Falardeau éternel
Huit ans déjà qu’il nous a quittés et pourtant, il ne se passe pas une journée sans qu’on se demande comment aurait réagi Pierre Falardeau devant une situation «X». Quelle aurait été son opinion sur un sujet d’actualité «Y»? Car il était cela, un phare, un leader d’opinion. Même s’il s’en défendait...
J’aimais bien lorsqu’il parlait d’une nécessité d’avoir un leader, alors qu’il pourfendait ceux qui trouvaient que la notion de chef était fasciste.
«Mais ce n’est pas fasciste du tout! Regardez dans tous les pays du monde, il y a des libérateurs, que ce soit Fidel Castro, Hô Chi Minh, Mao Tsé Toung, Churchill ou Charles de Gaulle. Parce que souvent, les gens attendent quelqu’un pour se libérer, un homme d’État qui va se lever et va les diriger vers la victoire. Et ce n’est pas fasciste, c’est humain!», disait-il.
DES CHEFS MÉMORABLES
De vrais chefs, le Québec n’en a pas produit des masses, mais il y en a un qui se distingue au début des années soixante, et c’est Pierre Bourgault, qui influencera toute une génération de jeunes idéalistes désireux de participer au mouvement d’émancipation du Québec.
Falardeau sera aussi du nombre, vendant un peu partout le journal
L’Indépendance, participant aux manifestations de rue, peignant des graffitis sur les murs, détruisant les symboles de l’oppression fédérale, organisant des assemblées de cuisine, ramassant de l’argent pour financer la campagne électorale et participant aux discussions.
À travers son militantisme et ses lectures — Fanon, Che Guevara, les penseurs des Black Panthers, Parti pris, La Cognée, L’Indépendance, etc. — Falardeau apprend ce qu’est le colonialisme et la dépossession.
Il découvre que d’autres pays sont aussi aux prises avec les mêmes problèmes que les nôtres (qu’en diraient aujourd’hui les partisans de cette gauche multiculturelle dévoyée?) et que tout se tient dans ce système d’injustice programmée. D’où la nécessité de la lutte de libération nationale, qui doit regrouper toutes les forces vives de la nation, celles de la rue et aussi des bourgeois comme Jacques Parizeau, «un monsieur propre en habit troispièces» qui a osé un geste combattif et révolutionnaire en serrant «les gosses aux syndicats financiers qui étranglaient le Québec depuis des années», décrivait Falardeau.

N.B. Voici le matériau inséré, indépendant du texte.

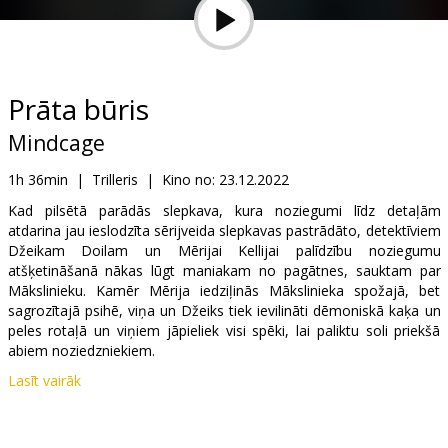
Dāvanu
kartes
Uzkodas
Prāta būris
Mindcage
B2B
1h 36min
|
Trilleris
|
Kino no:
23.12.2022
Kino
Kad pilsētā parādās slepkava, kura noziegumi līdz detaļām
atdarina jau ieslodzīta sērijveida slepkavas pastrādāto, detektīviem
Klubs
Džeikam Doilam un Mērijai Kellijai palīdzību noziegumu
atšķetināšanā nākas lūgt maniakam no pagātnes, sauktam par
Mākslinieku. Kamēr Mērija iedziļinās Mākslinieka spožajā, bet
sagrozītajā psihē, viņa un Džeiks tiek ievilināti dēmoniskā kaķa un
peles rotaļā un viņiem jāpieliek visi spēki, lai paliktu soli priekšā
abiem noziedzniekiem.
Lasīt vairāk
Filma angļu valodā ar subtitriem latviešu un krievu valodā.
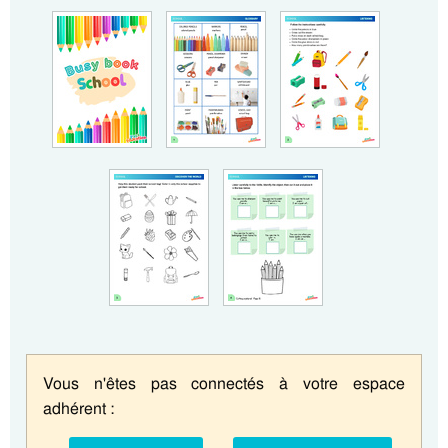
Vous n'êtes pas connectés à votre espace
adhérent :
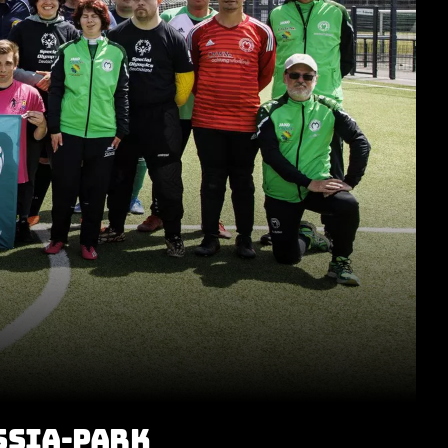
SSIA-PARK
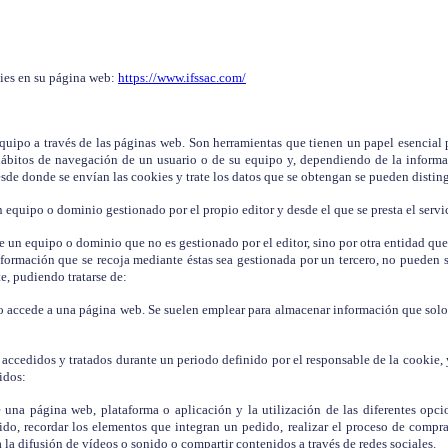
es en su página web:
https://www.ifssac.com/
uipo a través de las páginas web. Son herramientas que tienen un papel esencial p
ábitos de navegación de un usuario o de su equipo y, dependiendo de la informaci
de donde se envían las cookies y trate los datos que se obtengan se pueden disting
equipo o dominio gestionado por el propio editor y desde el que se presta el servic
 un equipo o dominio que no es gestionado por el editor, sino por otra entidad que 
nformación que se recoja mediante éstas sea gestionada por un tercero, no pueden
, pudiendo tratarse de:
o accede a una página web. Se suelen emplear para almacenar información que solo in
accedidos y tratados durante un periodo definido por el responsable de la cookie, y
idos:
una página web, plataforma o aplicación y la utilización de las diferentes opcio
gido, recordar los elementos que integran un pedido, realizar el proceso de compra
la difusión de vídeos o sonido o compartir contenidos a través de redes sociales.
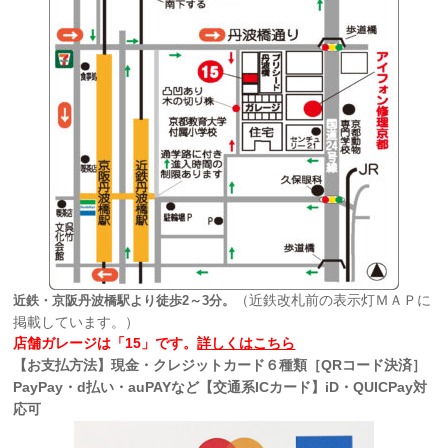
（近鉄改札前の表示灯ＭＡＰに
近鉄・京阪丹波橋駅より徒歩2～3分。
掲載しています。）
店舗ガレージは「15」です。
詳しくはこちら
【お支払方法】現金・クレジットカード６種類［QRコード決済］
PayPay・d払い・auPAYなど【交通系ICカード】iD・QUICPay対
応可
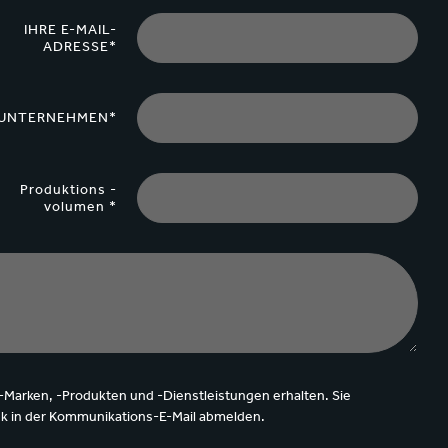
IHRE E-MAIL-
ADRESSE*
UNTERNEHMEN*
Produktions -
volumen *
-Marken, -Produkten und -Dienstleistungen erhalten. Sie
nk in der Kommunikations-E-Mail abmelden.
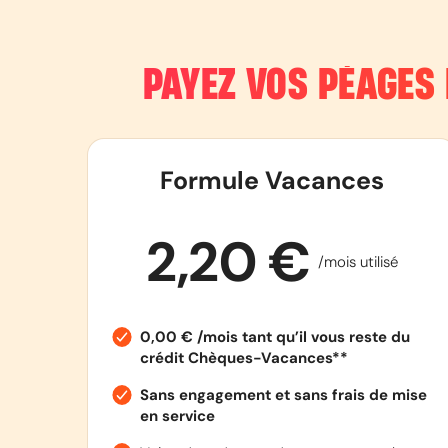
PAYEZ VOS PÉAGES
Formule Vacances
2,20 €
/mois utilisé
0,00 € /mois tant qu’il vous reste du
crédit Chèques-Vacances**
Sans engagement et sans frais de mise
en service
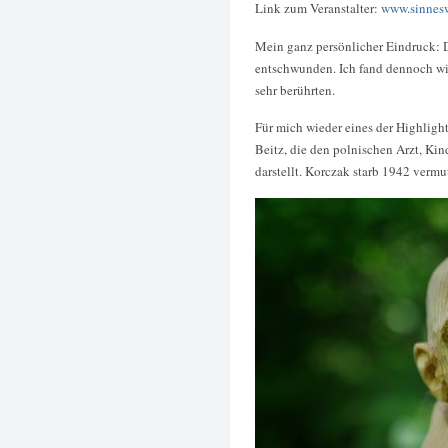
Link zum Veranstalter:
www.sinnesw
Mein ganz persönlicher Eindruck: D
entschwunden. Ich fand dennoch wie
sehr berührten.
Für mich wieder eines der Highligh
Beitz, die den polnischen Arzt, K
darstellt. Korczak starb 1942 vermu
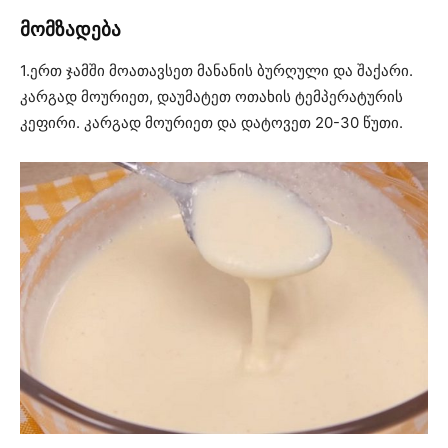
მომზადება
1.ერთ ჯამში მოათავსეთ მანანის ბურღული და შაქარი.
კარგად მოურიეთ, დაუმატეთ ოთახის ტემპერატურის
კეფირი. კარგად მოურიეთ და დატოვეთ 20-30 წუთი.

FALARDEAU ET L’INDÉPENDANCE
«Pour faire l’indépendance, il faut avoir l’unité la plus vaste possible entre la gauche, la droite, la bourgeoisie, le monde ouvrier, etc. Pour moi, le socialisme passe loin en arrière.»
Et il cite à l’appui la stratégie de Mao qui n’a pas hésité à s’allier à son opposant Tchang Kaï-Tchek pour bouter l’ennemi japonais dehors.
«Je suis d’accord pour instaurer le socialisme, mais la question qui m’intéresse d’abord, c’est… où?» ditil aux militants de l’UFP, l’ancêtre de QS.
«JE ME SOUVIENS»
La réédition de ces entretiens coïncide avec la commémoration des 150 ans de la Confédération canadienne. Ces entretiens ont eu lieu au printemps 2004, mais la situation ne s’est guère améliorée depuis.
Cette réédition est aussi agrémentée d’une préface stimulante de Manon Leriche, la compagne de Pierre: «Il a été mon professeur de sciences politiques dans la vie de tous les jours».
Qui de mieux que Falardeau pour dénoncer notre aliénation et notre asservissement? Nous avons besoin de nous faire rappeler certaines choses, à l’occasion, car notre «je me souviens» manque souvent à l’appel.
Le cinéaste et polémiste ratisse large, dénonçant au passage les artistes qui acceptent les flatteries du gouvernement fédéral et participent à ses célébrations, ou les intellectuels qui ont peur de se mouiller et demeurent «assis sur leur cul».
Tout comme le flou et les mollesses qui caractérisent le Parti québécois, «le PQ a rarement mobilisé ses militants… sauf pour les campagnes de financement.»